[Opening DATA FOR THE TASK section]

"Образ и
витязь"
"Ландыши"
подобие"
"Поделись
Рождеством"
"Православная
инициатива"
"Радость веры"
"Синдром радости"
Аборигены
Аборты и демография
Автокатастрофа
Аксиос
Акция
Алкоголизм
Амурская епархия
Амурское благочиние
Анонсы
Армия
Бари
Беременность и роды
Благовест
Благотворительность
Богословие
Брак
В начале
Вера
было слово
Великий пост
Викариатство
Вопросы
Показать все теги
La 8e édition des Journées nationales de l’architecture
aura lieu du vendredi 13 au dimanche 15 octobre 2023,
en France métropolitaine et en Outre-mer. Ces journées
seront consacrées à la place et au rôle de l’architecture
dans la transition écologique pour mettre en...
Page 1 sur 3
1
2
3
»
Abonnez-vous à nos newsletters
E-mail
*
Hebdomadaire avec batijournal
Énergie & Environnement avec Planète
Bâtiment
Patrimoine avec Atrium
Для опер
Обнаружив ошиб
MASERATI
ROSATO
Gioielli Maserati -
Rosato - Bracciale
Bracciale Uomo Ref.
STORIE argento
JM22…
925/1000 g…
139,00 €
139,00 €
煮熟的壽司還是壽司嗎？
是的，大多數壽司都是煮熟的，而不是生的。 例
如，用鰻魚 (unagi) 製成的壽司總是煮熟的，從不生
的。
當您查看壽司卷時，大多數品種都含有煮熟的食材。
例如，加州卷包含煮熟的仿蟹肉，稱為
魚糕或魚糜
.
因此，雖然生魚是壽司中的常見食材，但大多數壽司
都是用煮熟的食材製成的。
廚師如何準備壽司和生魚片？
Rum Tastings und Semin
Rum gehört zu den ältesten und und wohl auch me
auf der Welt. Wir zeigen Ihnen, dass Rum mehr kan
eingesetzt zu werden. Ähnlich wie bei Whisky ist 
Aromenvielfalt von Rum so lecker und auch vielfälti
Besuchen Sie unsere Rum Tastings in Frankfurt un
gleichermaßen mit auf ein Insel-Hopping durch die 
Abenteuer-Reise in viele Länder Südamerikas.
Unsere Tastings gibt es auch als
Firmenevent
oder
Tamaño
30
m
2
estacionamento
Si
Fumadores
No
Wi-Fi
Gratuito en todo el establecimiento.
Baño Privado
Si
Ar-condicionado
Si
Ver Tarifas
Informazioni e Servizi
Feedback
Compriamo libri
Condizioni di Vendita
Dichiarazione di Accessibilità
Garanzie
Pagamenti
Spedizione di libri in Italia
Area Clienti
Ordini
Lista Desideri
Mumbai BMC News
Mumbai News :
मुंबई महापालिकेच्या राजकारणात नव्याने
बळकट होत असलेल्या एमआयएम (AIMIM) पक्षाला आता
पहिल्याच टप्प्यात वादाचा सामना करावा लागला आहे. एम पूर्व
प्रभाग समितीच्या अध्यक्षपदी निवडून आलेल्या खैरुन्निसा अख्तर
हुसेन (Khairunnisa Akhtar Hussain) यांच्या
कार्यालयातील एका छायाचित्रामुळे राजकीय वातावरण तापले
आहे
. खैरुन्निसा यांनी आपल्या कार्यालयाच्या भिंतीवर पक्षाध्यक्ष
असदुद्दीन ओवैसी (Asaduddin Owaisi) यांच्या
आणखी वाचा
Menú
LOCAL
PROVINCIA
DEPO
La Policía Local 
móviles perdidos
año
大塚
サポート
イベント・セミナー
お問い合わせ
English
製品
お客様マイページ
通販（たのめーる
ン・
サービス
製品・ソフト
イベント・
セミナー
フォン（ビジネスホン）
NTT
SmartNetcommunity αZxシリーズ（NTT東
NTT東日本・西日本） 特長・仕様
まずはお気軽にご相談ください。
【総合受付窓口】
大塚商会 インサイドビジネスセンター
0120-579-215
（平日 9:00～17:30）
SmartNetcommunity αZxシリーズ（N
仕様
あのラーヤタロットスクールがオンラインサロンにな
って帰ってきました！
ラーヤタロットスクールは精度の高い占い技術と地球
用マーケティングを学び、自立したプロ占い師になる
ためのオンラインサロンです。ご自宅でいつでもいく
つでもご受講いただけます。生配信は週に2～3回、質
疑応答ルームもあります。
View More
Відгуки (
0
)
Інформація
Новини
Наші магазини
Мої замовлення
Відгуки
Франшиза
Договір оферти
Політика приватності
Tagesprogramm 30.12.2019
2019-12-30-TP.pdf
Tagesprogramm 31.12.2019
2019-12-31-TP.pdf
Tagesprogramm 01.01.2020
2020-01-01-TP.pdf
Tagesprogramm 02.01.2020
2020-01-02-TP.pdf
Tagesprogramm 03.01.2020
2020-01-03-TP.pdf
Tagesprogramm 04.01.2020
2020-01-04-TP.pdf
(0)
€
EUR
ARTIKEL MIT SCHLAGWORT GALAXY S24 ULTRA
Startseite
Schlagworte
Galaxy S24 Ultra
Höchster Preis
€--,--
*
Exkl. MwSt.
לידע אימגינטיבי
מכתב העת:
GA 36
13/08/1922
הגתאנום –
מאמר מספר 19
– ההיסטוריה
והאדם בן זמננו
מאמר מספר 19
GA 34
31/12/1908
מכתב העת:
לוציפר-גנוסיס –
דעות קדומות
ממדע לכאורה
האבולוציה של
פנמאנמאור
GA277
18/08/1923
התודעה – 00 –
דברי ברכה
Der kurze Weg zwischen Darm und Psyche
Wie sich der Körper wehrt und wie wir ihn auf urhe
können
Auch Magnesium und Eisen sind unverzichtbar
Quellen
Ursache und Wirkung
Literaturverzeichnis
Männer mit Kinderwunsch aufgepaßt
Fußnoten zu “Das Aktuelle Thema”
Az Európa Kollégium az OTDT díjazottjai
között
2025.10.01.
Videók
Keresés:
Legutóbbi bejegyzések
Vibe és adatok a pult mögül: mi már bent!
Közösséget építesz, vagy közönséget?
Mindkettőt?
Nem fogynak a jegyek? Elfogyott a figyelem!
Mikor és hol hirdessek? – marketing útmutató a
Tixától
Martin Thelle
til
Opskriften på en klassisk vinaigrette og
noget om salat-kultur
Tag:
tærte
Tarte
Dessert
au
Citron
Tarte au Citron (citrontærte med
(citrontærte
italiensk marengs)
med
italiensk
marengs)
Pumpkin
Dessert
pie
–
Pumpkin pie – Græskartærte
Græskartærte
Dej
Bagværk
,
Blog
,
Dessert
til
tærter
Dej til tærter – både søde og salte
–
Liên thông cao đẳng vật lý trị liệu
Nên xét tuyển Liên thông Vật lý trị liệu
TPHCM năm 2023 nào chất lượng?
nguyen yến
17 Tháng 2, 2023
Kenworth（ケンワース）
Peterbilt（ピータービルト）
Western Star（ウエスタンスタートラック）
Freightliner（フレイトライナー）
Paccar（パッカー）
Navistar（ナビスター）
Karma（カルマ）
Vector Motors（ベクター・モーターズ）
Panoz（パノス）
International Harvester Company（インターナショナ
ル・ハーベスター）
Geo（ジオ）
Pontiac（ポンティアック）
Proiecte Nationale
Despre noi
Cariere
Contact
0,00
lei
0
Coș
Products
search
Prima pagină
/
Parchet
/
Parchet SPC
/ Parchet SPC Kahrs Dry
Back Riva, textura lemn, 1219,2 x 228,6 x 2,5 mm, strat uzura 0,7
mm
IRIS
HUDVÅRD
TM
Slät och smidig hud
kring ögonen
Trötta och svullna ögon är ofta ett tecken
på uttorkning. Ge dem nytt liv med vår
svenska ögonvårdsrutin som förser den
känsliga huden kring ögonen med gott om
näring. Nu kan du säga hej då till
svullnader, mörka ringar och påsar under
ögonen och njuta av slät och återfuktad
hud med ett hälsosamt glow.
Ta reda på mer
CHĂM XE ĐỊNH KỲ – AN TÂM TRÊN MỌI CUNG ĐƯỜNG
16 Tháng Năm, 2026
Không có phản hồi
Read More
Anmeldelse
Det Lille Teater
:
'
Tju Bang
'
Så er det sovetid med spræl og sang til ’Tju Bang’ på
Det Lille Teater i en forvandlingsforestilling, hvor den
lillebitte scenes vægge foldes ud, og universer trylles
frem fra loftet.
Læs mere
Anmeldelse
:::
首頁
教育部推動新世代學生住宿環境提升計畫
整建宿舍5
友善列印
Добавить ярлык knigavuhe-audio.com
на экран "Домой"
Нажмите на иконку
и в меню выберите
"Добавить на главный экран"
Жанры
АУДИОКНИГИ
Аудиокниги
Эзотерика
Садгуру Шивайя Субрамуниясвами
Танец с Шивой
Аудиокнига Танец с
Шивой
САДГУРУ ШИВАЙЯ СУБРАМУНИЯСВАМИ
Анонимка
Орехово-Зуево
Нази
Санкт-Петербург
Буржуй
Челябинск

[Closing DATA FOR THE TASK section]

Find every line in the records that has the word "Teater". Copy those lines.

EXERCISE RESPONSE -
Det Lille Teater
Det Lille Teater i en forvandlingsforestilling, hvor den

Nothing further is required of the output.